その結果、V-1とCPとの相互作用は、生後14日ではドパミン神経でほとんど検出されないが、生後49日齢では明確に検出され、しかも顕著な増加を認めた。しかし、その後は加齢(512日齢)とともに著しく減少することが明らかとなった(
図12)。
【0053】
マウス中脳におけるミトコンドリアにおける電子伝達系(酸化的リン酸化)の複合体の発現に対する影響
N陳皮を経口投与した17か月齢の雄性C57BL/6Nマウス、または既報(Yamamoto et al. 2016)のNMDA受容体NR2Dサブユニットノックアウトホモ接合体C57BL/6Nマウス(約2ヶ月齢の雄性成体)を用いた。なお、上記の17ヶ月齢のマウスにおいてはN陳皮の経口投与(0.5 g/kg/日)を2週間行った。その後、使用した各動物個体から中脳部位を摘出し、サンプルバッファー(50 mM Tris-HCl, pH7.5, 100 mM DTT, 2% SDS, 10% Glycerol)中でホモジナイズし、95℃で5分(総ERKのウエスタンブロット解析用)または50℃で15分(ミトコンドリアのブロット解析用)ボイル後、超音波破砕(Bioraptor)を行った。遠心(13 krpm, 10分, 室温)後、得られた遠心上清(タンパク量20 μg/ウェル)をSDS-PAGE(12%の分離ゲル)で分離し、ウェスタンブロット解析に供した。
ミトコンドリアの各複合体構成サブユニットの検出には、Total OXPHOS Rodent WB 抗体 Cocktail (Abcam, ab110413)を用いた。

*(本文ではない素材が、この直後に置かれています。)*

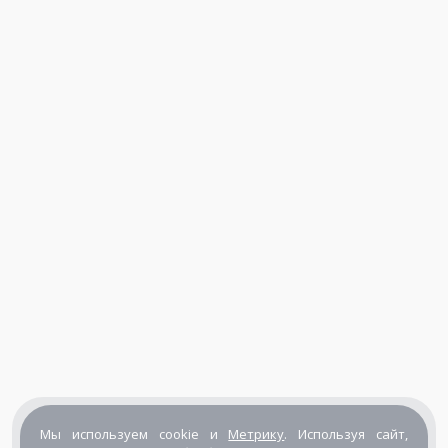
Мы используем cookie и
Метрику
. Используя сайт,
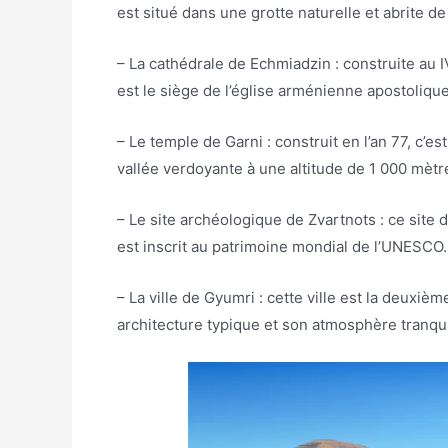
est situé dans une grotte naturelle et abrite 
– La cathédrale de Echmiadzin : construite au I
est le siège de l’église arménienne apostolique
– Le temple de Garni : construit en l’an 77, c’es
vallée verdoyante à une altitude de 1 000 mètr
– Le site archéologique de Zvartnots : ce site d
est inscrit au patrimoine mondial de l’UNESCO.
– La ville de Gyumri : cette ville est la deuxi
architecture typique et son atmosphère tranqui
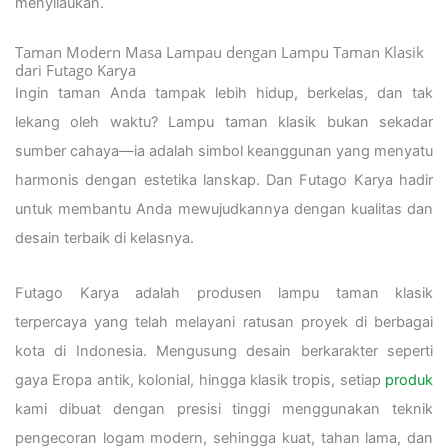
menyilaukan.
Taman Modern Masa Lampau dengan Lampu Taman Klasik
dari Futago Karya
Ingin taman Anda tampak lebih hidup, berkelas, dan tak
lekang oleh waktu? Lampu taman klasik bukan sekadar
sumber cahaya—ia adalah simbol keanggunan yang menyatu
harmonis dengan estetika lanskap. Dan Futago Karya hadir
untuk membantu Anda mewujudkannya dengan kualitas dan
desain terbaik di kelasnya.
Futago Karya adalah produsen lampu taman klasik
terpercaya yang telah melayani ratusan proyek di berbagai
kota di Indonesia. Mengusung desain berkarakter seperti
gaya Eropa antik, kolonial, hingga klasik tropis, setiap
produk
kami dibuat dengan presisi tinggi menggunakan teknik
pengecoran logam modern, sehingga kuat, tahan lama, dan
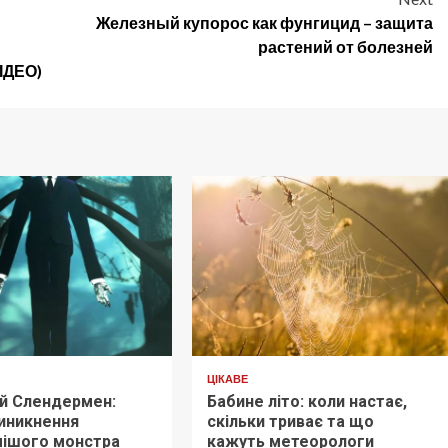
Железный купорос как фунгицид – защита
растений от болезней
ІДЕО)
ЦІКАВЕ
ий Слендермен:
Бабине літо: коли настає,
виникнення
скільки триває та що
мішого монстра
кажуть метеорологи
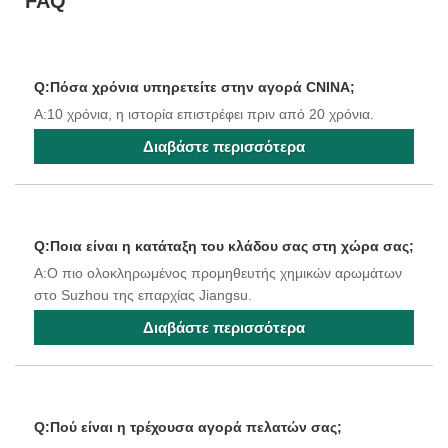
FAQ
Q:Πόσα χρόνια υπηρετείτε στην αγορά CNINA;
A:10 χρόνια, η ιστορία επιστρέφει πριν από 20 χρόνια.
Διαβάστε περισσότερα
Q:Ποια είναι η κατάταξη του κλάδου σας στη χώρα σας;
A:Ο πιο ολοκληρωμένος προμηθευτής χημικών αρωμάτων
στο Suzhou της επαρχίας Jiangsu.
Διαβάστε περισσότερα
Q:Πού είναι η τρέχουσα αγορά πελατών σας;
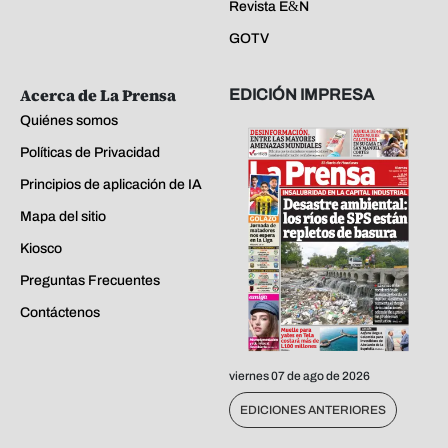
Revista E&N
GOTV
Acerca de La Prensa
EDICIÓN IMPRESA
Quiénes somos
Políticas de Privacidad
Principios de aplicación de IA
Mapa del sitio
Kiosco
Preguntas Frecuentes
Contáctenos
viernes 07 de ago de 2026
EDICIONES ANTERIORES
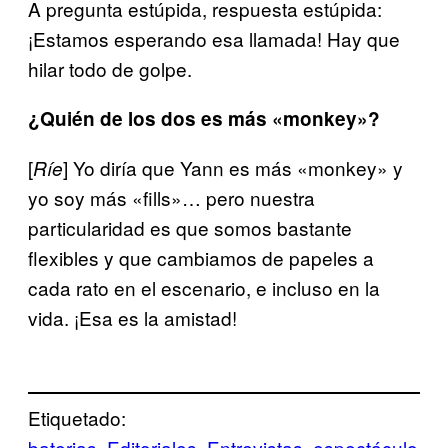
A pregunta estúpida, respuesta estúpida:
¡Estamos esperando esa llamada! Hay que
hilar todo de golpe.
¿Quién de los dos es más «monkey»?
[
] Yo diría que Yann es más «monkey» y
Ríe
yo soy más «fills»… pero nuestra
particularidad es que somos bastante
flexibles y que cambiamos de papeles a
cada rato en el escenario, e incluso en la
vida. ¡Esa es la amistad!
Etiquetado:
baterias
Editoriales
Entrevistas
espectáculo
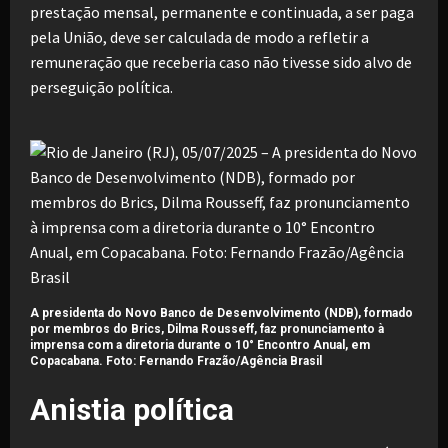
prestação mensal, permanente e continuada, a ser paga
pela União, deve ser calculada de modo a refletir a
remuneração que receberia caso não tivesse sido alvo de
perseguição política.
A presidenta do Novo Banco de Desenvolvimento (NDB), formado
por membros do Brics, Dilma Rousseff, faz pronunciamento à
imprensa com a diretoria durante o 10° Encontro Anual, em
Copacabana. Foto: Fernando Frazão/Agência Brasil
Anistia política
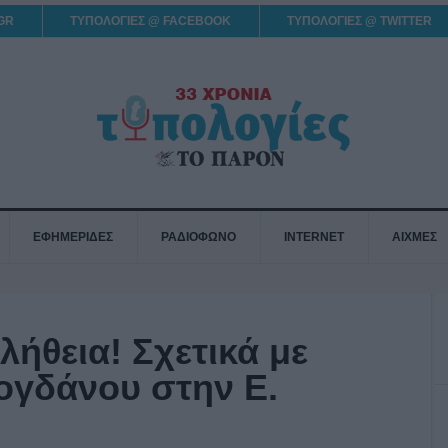
GR
ΤΥΠΟΛΟΓΙΕΣ @ FACEBOOK
ΤΥΠΟΛΟΓΙΕΣ @ TWITTER
ΕΦΗΜΕΡΙΔΕΣ
ΡΑΔΙΟΦΩΝΟ
INTERNET
ΑΙΧΜΕΣ
λήθεια! Σχετικά με
ογδάνου στην Ε.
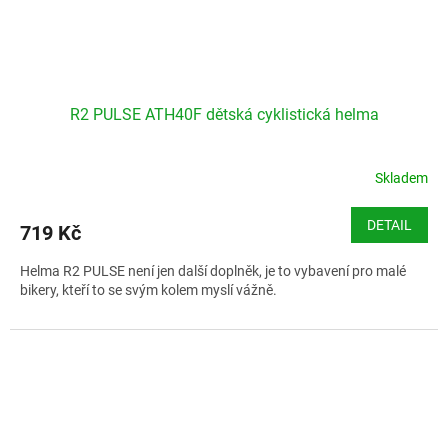
R2 PULSE ATH40F dětská cyklistická helma
Skladem
DETAIL
719 Kč
Helma R2 PULSE není jen další doplněk, je to vybavení pro malé
bikery, kteří to se svým kolem myslí vážně.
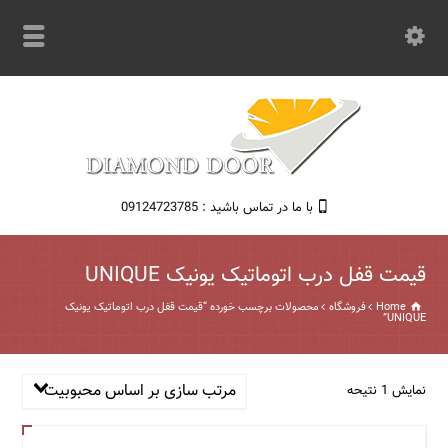
با ما در تماس باشید : 09124723785
قیمت قفل درب اتوماتیک یونیک UNIQUE
Home
فروشگاه
محصولات برچسب خورده “قیمت قفل درب اتوماتیک یونیک
UNIQUE”
مرتب سازی بر اساس محبوبیت
نمایش 1 نتیحه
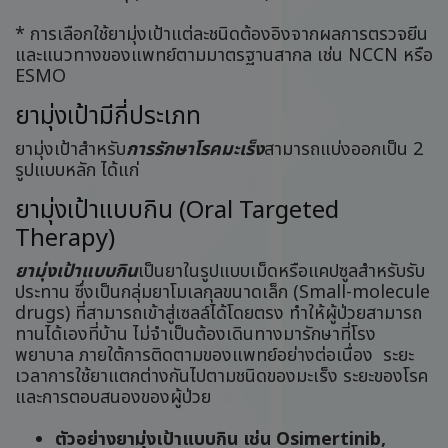
* การเลือกใช้ยามุ่งเป้าแต่ละชนิดต้องอิงจากผลการตรวจยีน
และแนวทางของแพทย์ตามมาตรฐานสากล เช่น NCCN หรือ
ESMO
ยามุ่งเป้ามีกี่ประเภท
ยามุ่งเป้าสำหรับ
การรักษาโรคมะเร็ง
สามารถแบ่งออกเป็น 2
รูปแบบหลัก ได้แก่
ยามุ่งเป้าแบบกิน (Oral Targeted
Therapy)
ยามุ่งเป้าแบบกิน
เป็นยาในรูปแบบเม็ดหรือแคปซูลสำหรับรับ
ประทาน ซึ่งเป็นกลุ่มยาโมเลกุลขนาดเล็ก (Small-molecule
drugs) ที่สามารถเข้าสู่เซลล์ได้โดยตรง ทำให้ผู้ป่วยสามารถ
ทานได้เองที่บ้าน ไม่จำเป็นต้องเดินทางมารักษาที่โรง
พยาบาล ภายใต้การติดตามของแพทย์อย่างต่อเนื่อง ระยะ
เวลาการใช้ยาแตกต่างกันไปตามชนิดของมะเร็ง ระยะของโรค
และการตอบสนองของผู้ป่วย
ตัวอย่างยามุ่งเป้าแบบกิน เช่น Osimertinib,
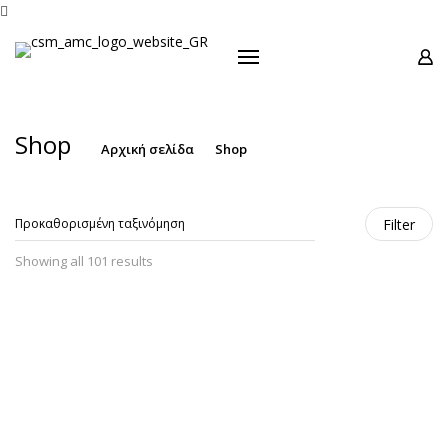
Προϊόντα

Σειρές
Προσφορές
Οδηγίες Χρήσεως
Shop
Αρχική σελίδα
Shop
Μουσείο Ενάντιο
Επικοινωνία
Filter
Showing all 101 results
Secuquick 24cm M30s
Secuquick 20cm M30s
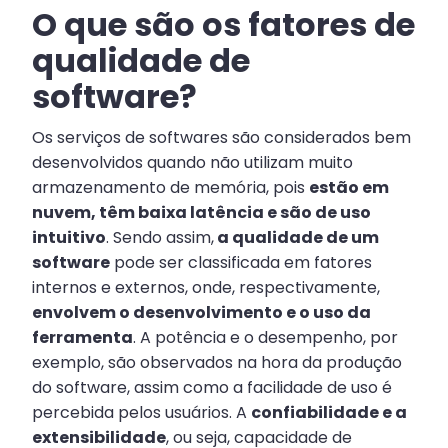
O que são os fatores de
qualidade de
software?
Os serviços de softwares são considerados bem
desenvolvidos quando não utilizam muito
armazenamento de memória, pois
estão em
nuvem, têm baixa latência e são de uso
intuitivo
. Sendo assim,
a qualidade de um
software
pode ser classificada em fatores
internos e externos, onde, respectivamente,
envolvem o desenvolvimento e o uso da
ferramenta
. A potência e o desempenho, por
exemplo, são observados na hora da produção
do software, assim como a facilidade de uso é
percebida pelos usuários. A
confiabilidade e a
extensibilidade
, ou seja, capacidade de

上記のSDS-電気泳動で中脳組織タンパク質を分離後、ゲルからPVDFメンブレンヘタンパク質を転写し、ブロットを1%スキムミルクを含むPBS(-)中で振盪しながら室温で1時間ブロッキングを行った。その後、1%スキムミルクを含むPBS(-)で6.0 μg/mLに希釈(250倍)した同抗体と4℃で一晩反応させた。次いで、抗マウスHRP標識二次抗体(CST、1000倍希釈)と反応後、ECL法で検出を行った。また、protein loading controlとして総ERKを用いた。1000倍希釈した抗p44/42(Erk1/2)抗体(CST#9102)と4℃で一晩反応後、抗ウサギHRP標識二次抗体(CST、1000倍希釈)と反応させ、上述のECL法で総 ERK量を検出した。上記の実験結果については、少なくとも2回実験を繰り返し実施し、その再現性を確認した。
老齢マウス中脳におけるミトコンドリア電子伝達系の複合体I~Vの各構成サブユニットタンパク質の発現をウエスタンブロット法で精査した結果、N陳皮の経口投与により、その構成サブユニットタンパク質レベルがすべて増加し、その結果、成体の発現レベルまで回復した(
図13、パネル左)。さらに、成体マウスの中脳ドパミン神経で発現が認められたNMDA受容体サブユニットNR2Dを欠損する成体マウス(NR2Dノックアウトマウス)では、その中脳組織抽出液を用いて、上記の複合体I~Vの各構成サブユニットの発現レベルの低下が認められた(
図13、パネル右)。つまり、中脳ドパミン神経におけるミトコンドリアの恒常性維持機構はNMDA受容体サブユニットNR2D依存的である可能性が示唆された。
【産業上の利用可能性】
【0054】
本発明により、中枢神経変性疾患の処置のための医薬組成物が提供される。また、本発明によりミトコンドリアの恒常性の維持及び/又は強化に有用な候補物質のスクリーニング方法を提供することができる。